SAÚDE
Anvisa libera cultivo de cannabis medicinal e amplia acesso a remédios
Agência autoriza plantio controlado, pesquisa científica e novas formas de uso
A Agência Nacional de Vigilância Sanitária (Anvisa) autorizou, nesta quarta-feira, 28, o cultivo de Cannabis sativa no Brasil para fins medicinais e de pesquisa. A decisão foi tomada em reunião da diretoria colegiada e cumpre determinação do Superior Tribunal de Justiça (STJ), que, em novembro de 2024, reconheceu a legalidade da produção para uso exclusivamente medicinal e farmacêutico.
Segundo a regulamentação, a produção será limitada à demanda farmacêutica. As empresas deverão informar e justificar as quantidades cultivadas, incluindo os hectares destinados ao plantio. O cultivo não foi liberado para pessoas físicas, sendo restrito a empresas e associações, e não contempla o uso recreativo.

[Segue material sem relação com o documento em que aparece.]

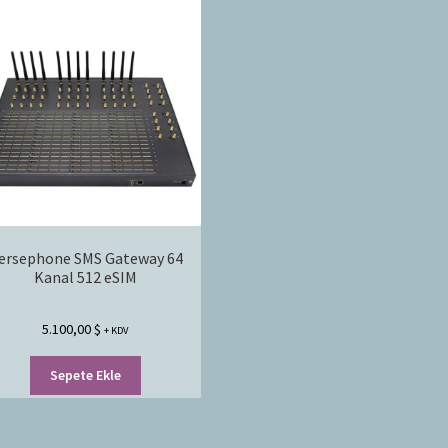
ersephone SMS Gateway 64
Kanal 512 eSIM
5.100,00
$
+ KDV
Sepete Ekle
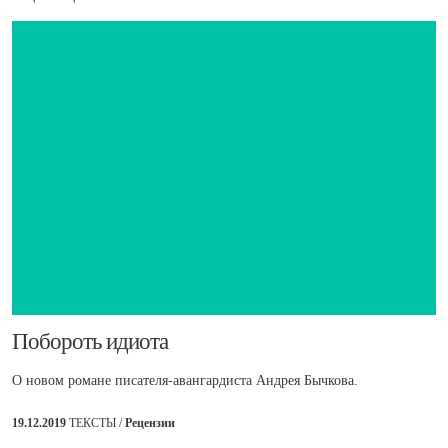
​Побороть идиота
О новом романе писателя-авангардиста Андрея Бычкова.
19.12.2019
ТЕКСТЫ /
Рецензии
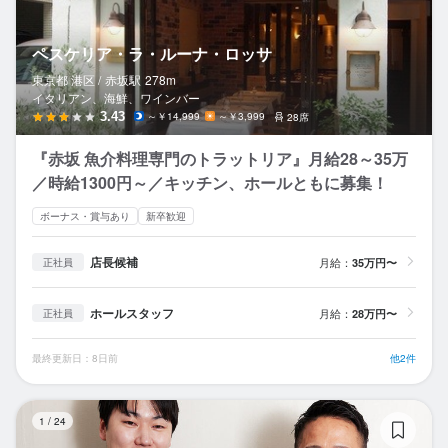
ペスケリア・ラ・ルーナ・ロッサ
東京都 港区 /
赤坂
駅
278m
イタリアン、海鮮、ワインバー
3.43
～￥14,999
～￥3,999
28席
『赤坂 魚介料理専門のトラットリア』月給28～35万
／時給1300円～／キッチン、ホールともに募集！
ボーナス・賞与あり
新卒歓迎
店長候補
月給：
35万円〜
正社員
ホールスタッフ
月給：
28万円〜
正社員
最終更新日：8日前
他2件
Mi
1
/
24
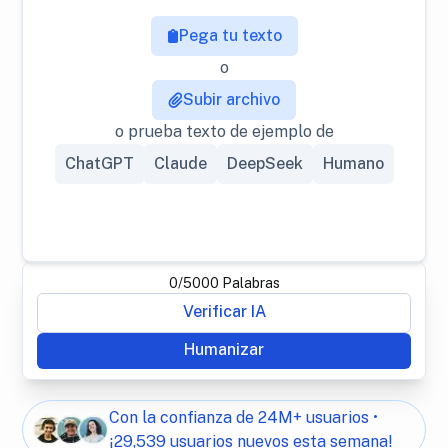
Pega tu texto
o
Subir archivo
o prueba texto de ejemplo de
ChatGPT
Claude
DeepSeek
Humano
0
/
5000
Palabras
Verificar IA
Humanizar
Con la confianza de 24M+ usuarios •
¡29,539 usuarios nuevos esta semana!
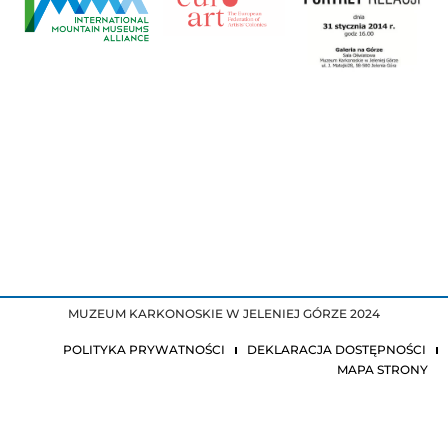
MUZEUM KARKONOSKIE W JELENIEJ GÓRZE 2024
POLITYKA PRYWATNOŚCI
DEKLARACJA DOSTĘPNOŚCI
MAPA STRONY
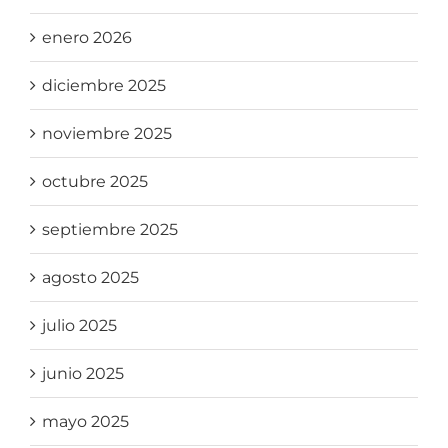
enero 2026
diciembre 2025
noviembre 2025
octubre 2025
septiembre 2025
agosto 2025
julio 2025
junio 2025
mayo 2025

Para variedades com THC acima de 0,3%, o cultivo será permitido apenas para fins de pesquisa, em ambientes experimentais autorizados pela Anvisa. Nesses casos, são exigidas medidas de segurança, como inspeção prévia, barreiras físicas, vigilância 24 horas, câmeras, alarmes e controle de acesso.
A agência informou que realizou 29 consultas com associações de pacientes e a comunidade científica antes da decisão. Também participaram das discussões representantes dos ministérios da Saúde, da Agricultura e Pecuária, da Justiça e da Embrapa.
Autorização especial
Para qualquer modalidade de cultivo, os estabelecimentos deverão obter autorização especial da Anvisa. O pedido deve conter coordenadas geográficas, registro fotográfico da área, estimativa de produção e plano de monitoramento.
As instituições autorizadas poderão adquirir, cultivar, pesquisar, importar material de propagação, armazenar e distribuir a planta para uso medicinal. Cada lote deverá passar por análise laboratorial para verificação do teor de THC. A exportação da planta e das sementes é proibida.
A regulamentação prevê a suspensão imediata das atividades e a destruição da produção em caso de irregularidades. Também será criado um comitê coordenado pela Anvisa e pelos ministérios envolvidos para fiscalizar todas as etapas.
Ampliação do acesso
Além do cultivo, a Anvisa aprovou, nesta quarta-feira, 28, uma resolução que autoriza a venda do fitofármaco canabidiol em farmácias de manipulação. A medida também amplia as formas de uso, incluindo vias bucal, sublingual e dermatológica.
Antes, apenas medicamentos orais e inaláveis podiam ser registrados. Outra mudança permite que pacientes com doenças debilitantes graves utilizem produtos com concentração de THC acima de 0,2%, antes restritos a cuidados paliativos ou casos terminais.
A publicidade, anteriormente proibida, passou a ser permitida de forma restrita, destinada apenas a médicos prescritores, por meio de material previamente aprovado pela agência.
Histórico da regulamentação
O cultivo de cannabis para fins medicinais e científicos é previsto desde 2006, pela Lei de Drogas. Em 2014, a Anvisa autorizou a importação de medicamentos à base de CBD, e, em 2019, regulamentou a produção nacional de remédios, ainda com matéria-prima importada.
A ausência de regras específicas levou, nos últimos anos, a decisões judiciais autorizando pacientes a cultivar a planta para tratar doenças como autismo, epilepsia, Alzheimer, depressão, ansiedade e enxaqueca crônica.
Com a nova regulamentação, o cultivo passa a ser oficialmente autorizado e controlado no país.